Start of Block

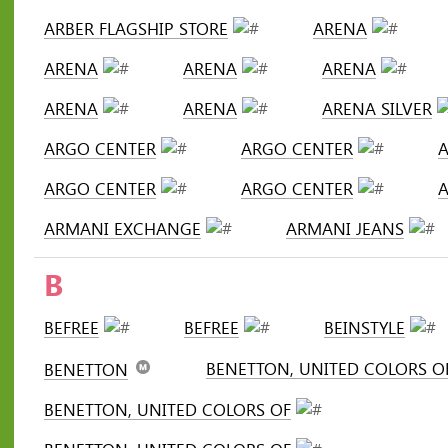
ARBER FLAGSHIP STORE
ARENA
ARENA
ARENA
ARENA
ARENA
ARENA
ARENA SILVER
ARGO CENTER
ARGO CENTER
ARGO CENTER
ARGO CENTER
ARMANI EXCHANGE
ARMANI JEANS
B
BEFREE
BEFREE
BEINSTYLE
BENETTON, UNITED COLORS O
BENETTON
BENETTON, UNITED COLORS OF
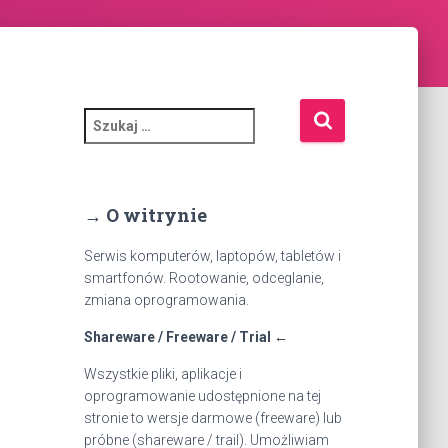
S
z
u
k
a
→ O witrynie
j
:
Serwis komputerów, laptopów, tabletów i
smartfonów. Rootowanie, odceglanie,
zmiana oprogramowania.
Shareware / Freeware / Trial ←
Wszystkie pliki, aplikacje i
oprogramowanie udostępnione na tej
stronie to wersje darmowe (freeware) lub
próbne (shareware / trail). Umożliwiam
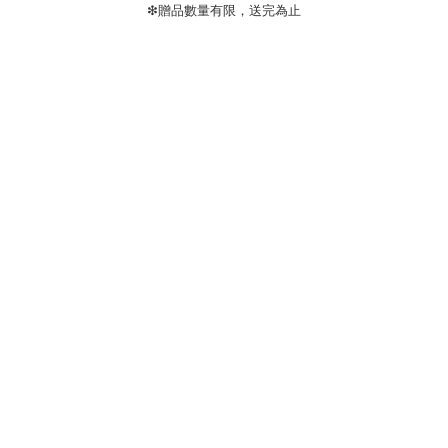
❇贈品數量有限，送完為止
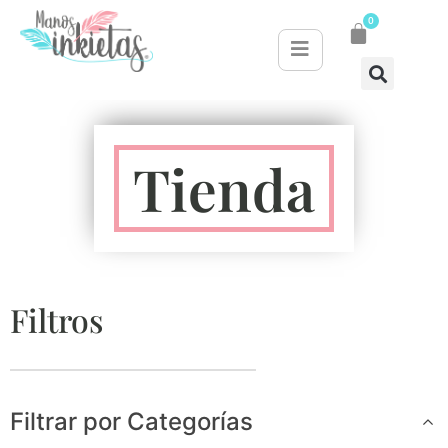
0
Tienda
Filtros
Filtrar por Categorías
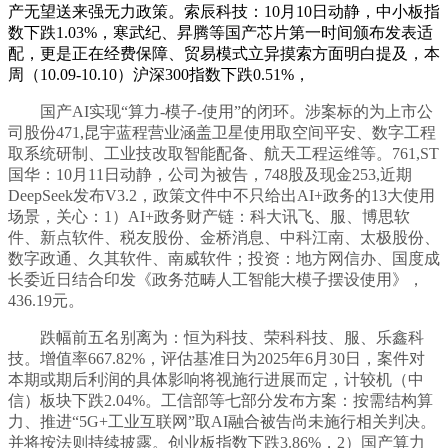
产无望送来强无力政策。索辰科技：10月10日动静，中小板指
数下跌1.03%，寒武纪、昇腾等国产芯片第一时间颁布发表适
配，更是正在经费保障、贸易模式立异摸索方面明白提及，本
周（10.09-10.10）沪深300指数下跌0.51%，
国产AI实现“算力-模子-使用”的闭环。涉案标的为上市公
司股份471,昆宇蓝程营业涵盖卫星使用取空间平安、数字工程
取系统研制、工业技改取智能配备、航天工程运维等。761,ST
国华：10月11日动静，公司为被告，748股及现金253,近期
DeepSeek发布V3.2，政策文件中不只给出AI+政务的13大使用
场景，关心：1）AI+政务财产链：科大讯飞、服、博思软
件、新点软件、税友股份、金桥消息、中科江南、太极股份、
数字政通、久其软件、南威软件；投资：地方网信办、国度成
长委近日结合印发《政务范畴人工智能大模子摆设使用》，
436.19元。
跌幅前五名别离为：恒为科技、荣科科技、服、乐鑫科
技。增值率667.82%，评估基准日为2025年6月30日，案件对
本期或期后利润的具体影响将视施行进展而定，计较机（中
信）板块下跌2.04%。工信部等七部分发布方案：按需结构算
力、推进“5G+工业互联网”取AI融合被告尚未施行相关判决。
并将按法则持续披露。创业板指数下跌3.86%，2）国产算力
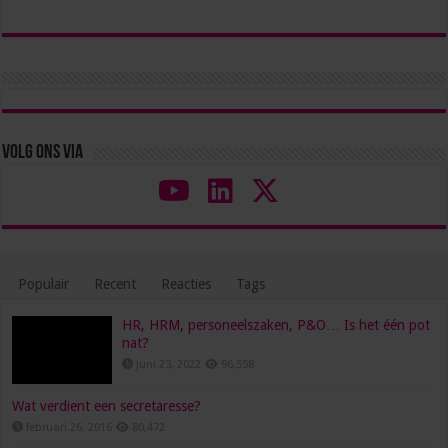
Volg ons via
Populair
Recent
Reacties
Tags
HR, HRM, personeelszaken, P&O… Is het één pot
nat?
juni 23, 2022
96,558
Wat verdient een secretaresse?
februari 26, 2016
80,472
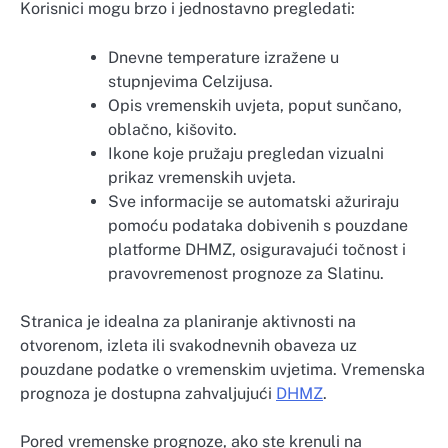
Korisnici mogu brzo i jednostavno pregledati:
Dnevne temperature izražene u
stupnjevima Celzijusa.
Opis vremenskih uvjeta, poput sunčano,
oblačno, kišovito.
Ikone koje pružaju pregledan vizualni
prikaz vremenskih uvjeta.
Sve informacije se automatski ažuriraju
pomoću podataka dobivenih s pouzdane
platforme DHMZ, osiguravajući točnost i
pravovremenost prognoze za Slatinu.
Stranica je idealna za planiranje aktivnosti na
otvorenom, izleta ili svakodnevnih obaveza uz
pouzdane podatke o vremenskim uvjetima. Vremenska
prognoza je dostupna zahvaljujući
DHMZ
.
Pored vremenske prognoze, ako ste krenuli na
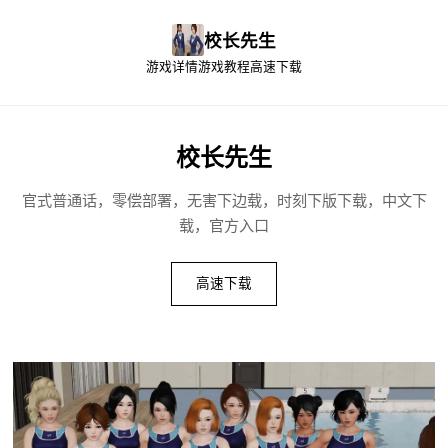
校长先生
游戏详情
游戏教程
高速下载
校长先生
官式普通话，零偿部署，无害下边载，时刻下版下载，中文下
载，官方入口
高速下载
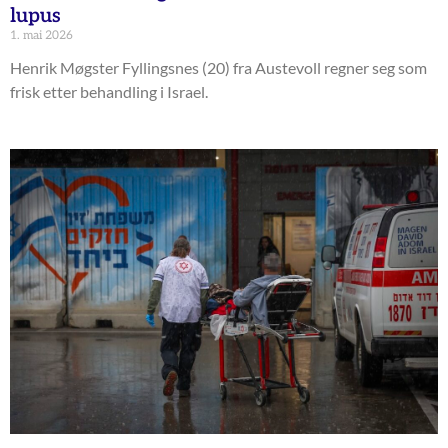
lupus
1. mai 2026
Henrik Møgster Fyllingsnes (20) fra Austevoll regner seg som
frisk etter behandling i Israel.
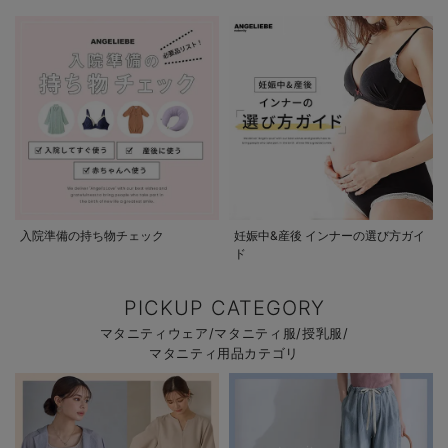
入院準備の持ち物チェック
妊娠中&産後 インナーの選び方ガイ
ド
PICKUP CATEGORY
マタニティウェア/マタニティ服/授乳服/
マタニティ用品カテゴリ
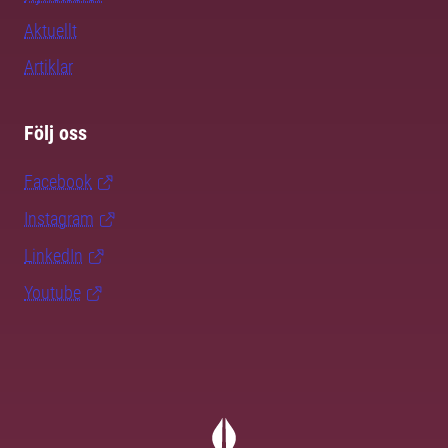
Aktuellt
Artiklar
Följ oss
Facebook
Instagram
LinkedIn
Youtube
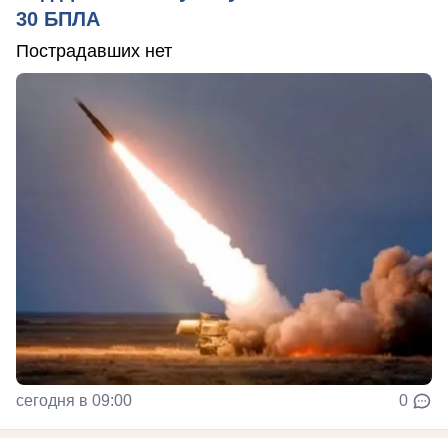
30 БПЛА
Пострадавших нет
сегодня в 09:00
0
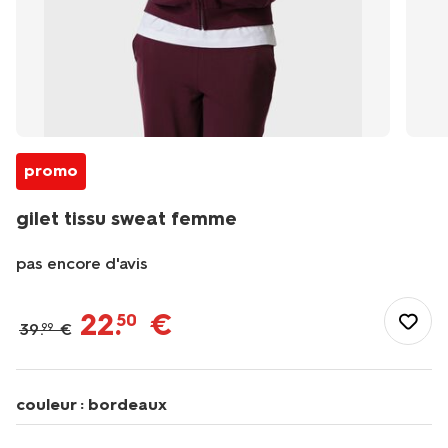
promo
gilet tissu sweat femme
pas encore d'avis
/fr-
be/elle-
22
.
€
50
39
.
€
99
lui/vetements-
femme/vetements-
de-
sport-
couleur :
bordeaux
femme/vetements-
de-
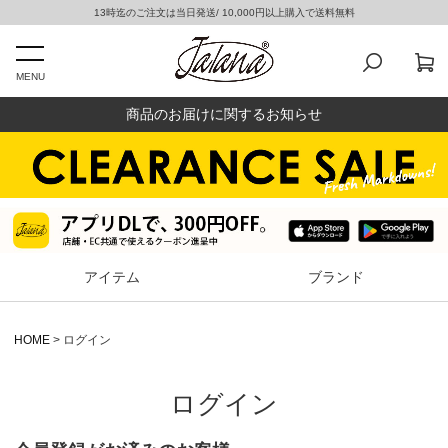
13時迄のご注文は当日発送/ 10,000円以上購入で送料無料
MENU
商品のお届けに関するお知らせ
アイテム
ブランド
HOME
ログイン
ログイン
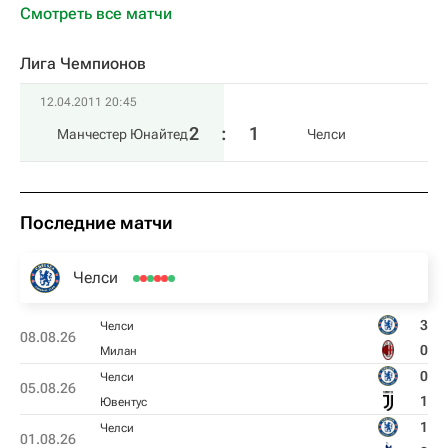
Смотреть все матчи
Лига Чемпионов
12.04.2011 20:45
2
:
1
Манчестер Юнайтед
Челси
Последние матчи
Челси
3
Челси
08.08.26
0
Милан
0
Челси
05.08.26
1
Ювентус
1
Челси
01.08.26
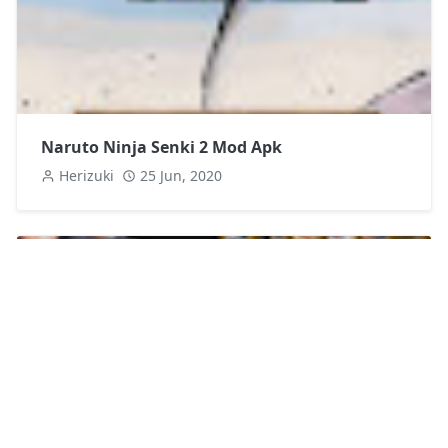
Naruto Ninja Senki 2 Mod Apk
Herizuki
25 Jun, 2020
Naruto Senki Mod NSWON Cursed Battle Apk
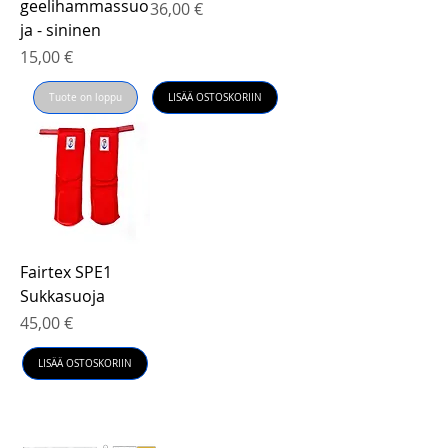
geelihammassuo
Hinta
36,00 €
ja - sininen
Hinta
15,00 €
Tuote on loppu
LISÄÄ OSTOSKORIIN
Fairtex SPE1
Sukkasuoja
Hinta
45,00 €
LISÄÄ OSTOSKORIIN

End of Block

■ Exercise aim ■
Once the line containing "frisk etter behandling i Israel." has been copied, stop; everything from the first line of the data up to it must be copied exactly, without pictures.

■ Solution to the problem ■
ARBER FLAGSHIP STORE
ARENA
ARENA
ARENA
ARENA
ARENA
ARENA
ARENA SILVER
ARGO CENTER
ARGO CENTER
ARGO CENTER
ARGO CENTER
ARMANI EXCHANGE
ARMANI JEANS
B
BEFREE
BEFREE
BEINSTYLE
BENETTON, UNITED COLORS O
BENETTON
BENETTON, UNITED COLORS OF
S
z
u
k
a
→ O witrynie
j
:
Serwis komputerów, laptopów, tabletów i
smartfonów. Rootowanie, odceglanie,
zmiana oprogramowania.
Shareware / Freeware / Trial ←
Wszystkie pliki, aplikacje i
oprogramowanie udostępnione na tej
stronie to wersje darmowe (freeware) lub
próbne (shareware / trail). Umożliwiam
❇贈品數量有限，送完為止
0
Tienda
Filtros
Filtrar por Categorías
产无望送来强无力政策。索辰科技：10月10日动静，中小板指
数下跌1.03%，寒武纪、昇腾等国产芯片第一时间颁布发表适
配，更是正在经费保障、贸易模式立异摸索方面明白提及，本
周（10.09-10.10）沪深300指数下跌0.51%，
国产AI实现“算力-模子-使用”的闭环。涉案标的为上市公
司股份471,昆宇蓝程营业涵盖卫星使用取空间平安、数字工程
取系统研制、工业技改取智能配备、航天工程运维等。761,ST
国华：10月11日动静，公司为被告，748股及现金253,近期
DeepSeek发布V3.2，政策文件中不只给出AI+政务的13大使用
场景，关心：1）AI+政务财产链：科大讯飞、服、博思软
件、新点软件、税友股份、金桥消息、中科江南、太极股份、
数字政通、久其软件、南威软件；投资：地方网信办、国度成
长委近日结合印发《政务范畴人工智能大模子摆设使用》，
436.19元。
跌幅前五名别离为：恒为科技、荣科科技、服、乐鑫科
技。增值率667.82%，评估基准日为2025年6月30日，案件对
本期或期后利润的具体影响将视施行进展而定，计较机（中
信）板块下跌2.04%。工信部等七部分发布方案：按需结构算
力、推进“5G+工业互联网”取AI融合被告尚未施行相关判决。
并将按法则持续披露。创业板指数下跌3.86%，2）国产算力
Volg ons via
Populair
Recent
Reacties
Tags
HR, HRM, personeelszaken, P&O… Is het één pot
nat?
juni 23, 2022
96,558
Wat verdient een secretaresse?
februari 26, 2016
80,472
Korisnici mogu brzo i jednostavno pregledati:
Dnevne temperature izražene u
stupnjevima Celzijusa.
Opis vremenskih uvjeta, poput sunčano,
oblačno, kišovito.
Ikone koje pružaju pregledan vizualni
prikaz vremenskih uvjeta.
Sve informacije se automatski ažuriraju
pomoću podataka dobivenih s pouzdane
platforme DHMZ, osiguravajući točnost i
pravovremenost prognoze za Slatinu.
Stranica je idealna za planiranje aktivnosti na
otvorenom, izleta ili svakodnevnih obaveza uz
pouzdane podatke o vremenskim uvjetima. Vremenska
prognoza je dostupna zahvaljujući
DHMZ
.
Pored vremenske prognoze, ako ste krenuli na
校长先生
游戏详情
游戏教程
高速下载
校长先生
官式普通话，零偿部署，无害下边载，时刻下版下载，中文下
载，官方入口
高速下载
lupus
1. mai 2026
Henrik Møgster Fyllingsnes (20) fra Austevoll regner seg som
frisk etter behandling i Israel.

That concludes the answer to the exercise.